Dataset entries
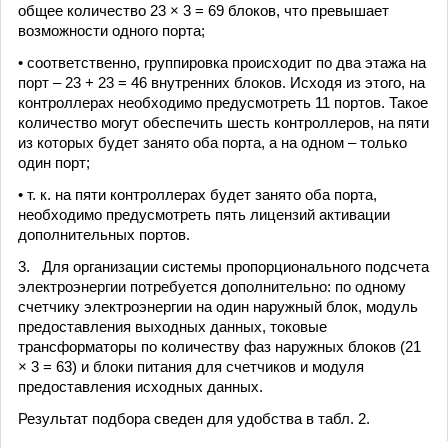
общее количество 23 × 3 = 69 блоков, что превышает
возможности одного порта;
• соответственно, группировка происходит по два этажа на
порт – 23 + 23 = 46 внутренних блоков. Исходя из этого, на
контроллерах необходимо предусмотреть 11 портов. Такое
количество могут обеспечить шесть контроллеров, на пяти
из которых будет занято оба порта, а на одном – только
один порт;
• т. к. на пяти контроллерах будет занято оба порта,
необходимо предусмотреть пять лицензий активации
дополнительных портов.
3. Для организации системы пропорционального подсчета
электроэнергии потребуется дополнительно: по одному
счетчику электроэнергии на один наружный блок, модуль
предоставления выходных данных, токовые
трансформаторы по количеству фаз наружных блоков (21
× 3 = 63) и блоки питания для счетчиков и модуля
предоставления исходных данных.
Результат подбора сведен для удобства в табл. 2.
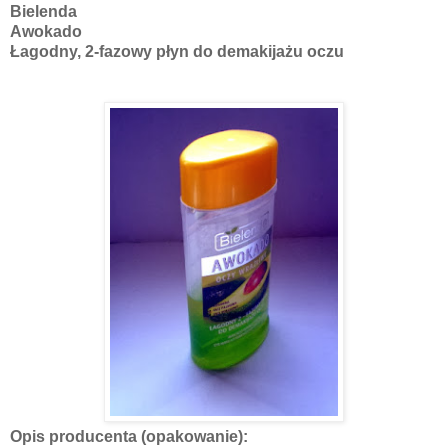
Bielenda
Awokado
Łagodny, 2-fazowy płyn do demakijażu oczu
Opis producenta (opakowanie):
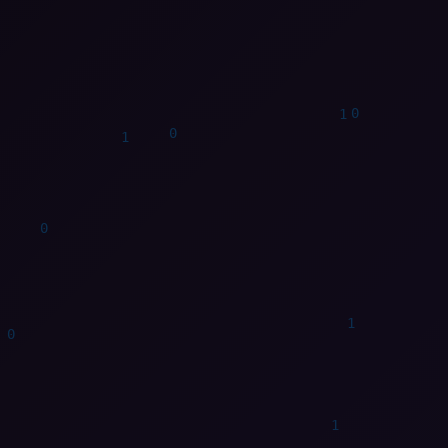
1
0
1
1
1
1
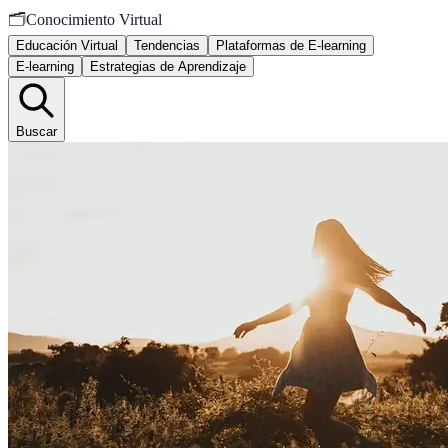
🗂️
Conocimiento Virtual
Educación Virtual
Tendencias
Plataformas de E-learning
E-learning
Estrategias de Aprendizaje
Buscar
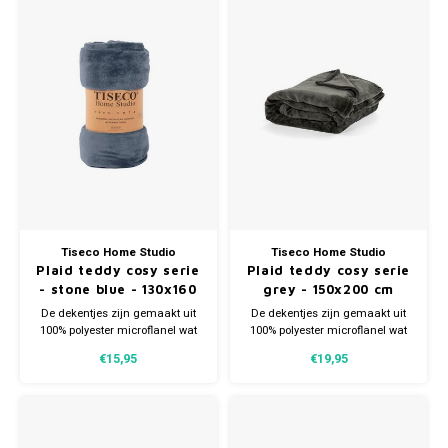
Gianvaglia
iSeng
Rebelle
Tom Tailor
Walra
Gotzburg
Tiseco Home Studio
Tiseco Home Studio
Plaid teddy cosy serie
Plaid teddy cosy serie
- stone blue - 130x160
grey - 150x200 cm
O'Neill
cm
De dekentjes zijn gemaakt uit
De dekentjes zijn gemaakt uit
100% polyester microflanel wat
100% polyester microflanel wat
Lee Cooper
zorgt voor een buitengewoon
zorgt voor een buitengewoon
€15,95
€19,95
warm en zacht gevoel.
warm en zacht gevoel.
Kappa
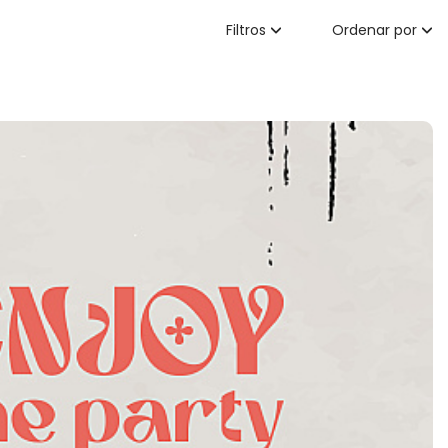
Filtros
Ordenar por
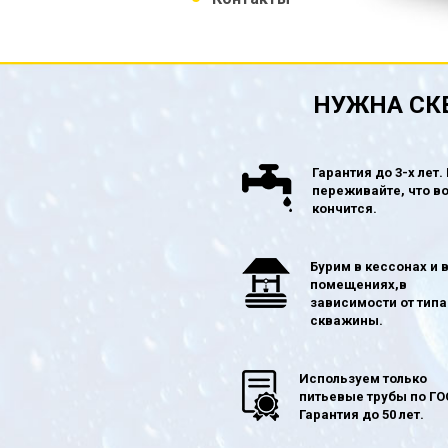
НУЖНА СК
Гарантия до 3-х лет.
переживайте, что в
кончится.
Бурим в кессонах и 
помещениях,в
зависимости от типа
скважины.
Используем только
питьевые трубы по ГО
Гарантия до 50 лет.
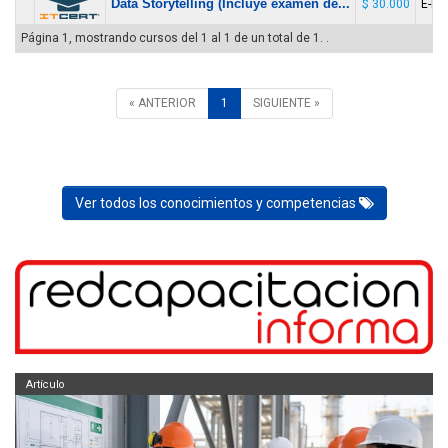
Data Storytelling (Incluye examen de...
$ 30.000
E-le
Página 1, mostrando cursos del 1 al 1 de un total de 1. .
« ANTERIOR
1
SIGUIENTE »
Ver todos los conocimientos y competencias
Artículo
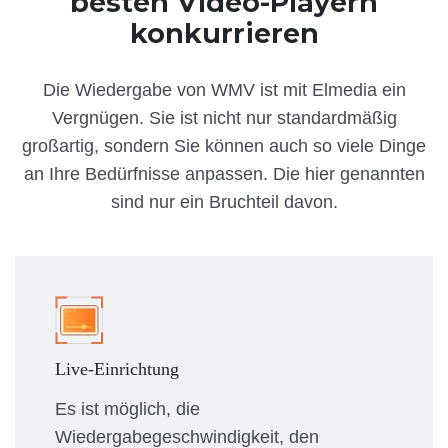
besten Video-Playern
konkurrieren
Die Wiedergabe von WMV ist mit Elmedia ein
Vergnügen. Sie ist nicht nur standardmäßig
großartig, sondern Sie können auch so viele Dinge
an Ihre Bedürfnisse anpassen. Die hier genannten
sind nur ein Bruchteil davon.
Live-Einrichtung
Es ist möglich, die
Wiedergabegeschwindigkeit, den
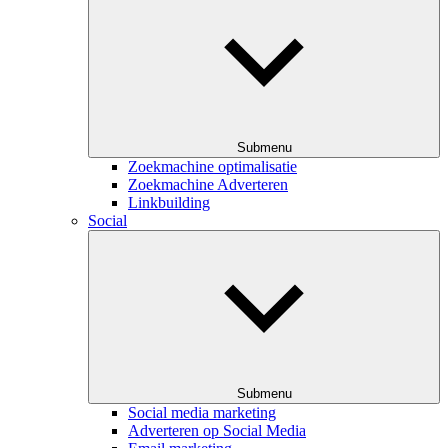
Submenu
Zoekmachine optimalisatie
Zoekmachine Adverteren
Linkbuilding
Social
Submenu
Social media marketing
Adverteren op Social Media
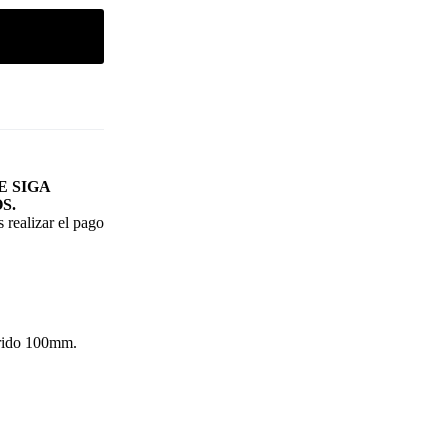
 SIGA
S.
 realizar el pago
rrido 100mm.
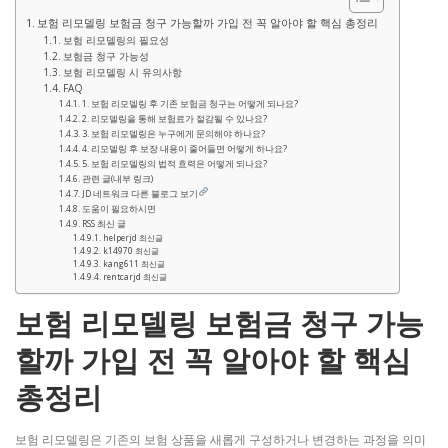
보험 리모델링 보험금 청구 가능할까 가입 전 꼭 알아야 할 핵심 총정리
보험 리모델링의 필요성
보험금 청구 가능성
보험 리모델링 시 유의사항
FAQ
1. 보험 리모델링 후 기존 보험금 청구는 어떻게 되나요?
2. 리모델링을 통해 보험료가 절감될 수 있나요?
3. 보험 리모델링은 누구에게 문의해야 하나요?
4. 리모델링 후 보장 내용이 줄어들면 어떻게 하나요?
5. 보험 리모델링의 법적 효력은 어떻게 되나요?
관련 글(내부 링크)
JD 네트워크 다른 블로그 보기
도움이 필요하시면
RSS 최신 글
helperjd 최신글
k14970 최신글
kang611 최신글
rentcarjd 최신글
보험 리모델링 보험금 청구 가능
할까 가입 전 꼭 알아야 할 핵심
총정리
보험 리모델링은 기존의 보험 상품을 새롭게 구성하거나 변경하는 과정을 의미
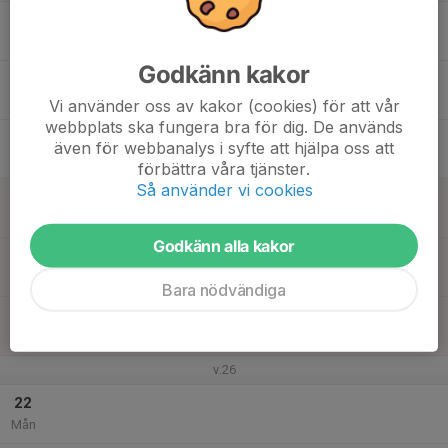
16
17:30
Träning
19:00
Tis
Norrköpings Friidrottsarena
Godkänn kakor
17
Ons
Vi använder oss av kakor (cookies) för att vår
webbplats ska fungera bra för dig. De används
18
även för webbanalys i syfte att hjälpa oss att
Tor
förbättra våra tjänster.
Så använder vi cookies
19
Fre
Godkänn alla kakor
20
Lör
Bara nödvändiga
21
Sön
v.26
22
Mån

§ WORK REQUIRED:
Each line above that contains "портов" counts once; report the total of such lines and nothing more.

§ ANSWER SPACE:
2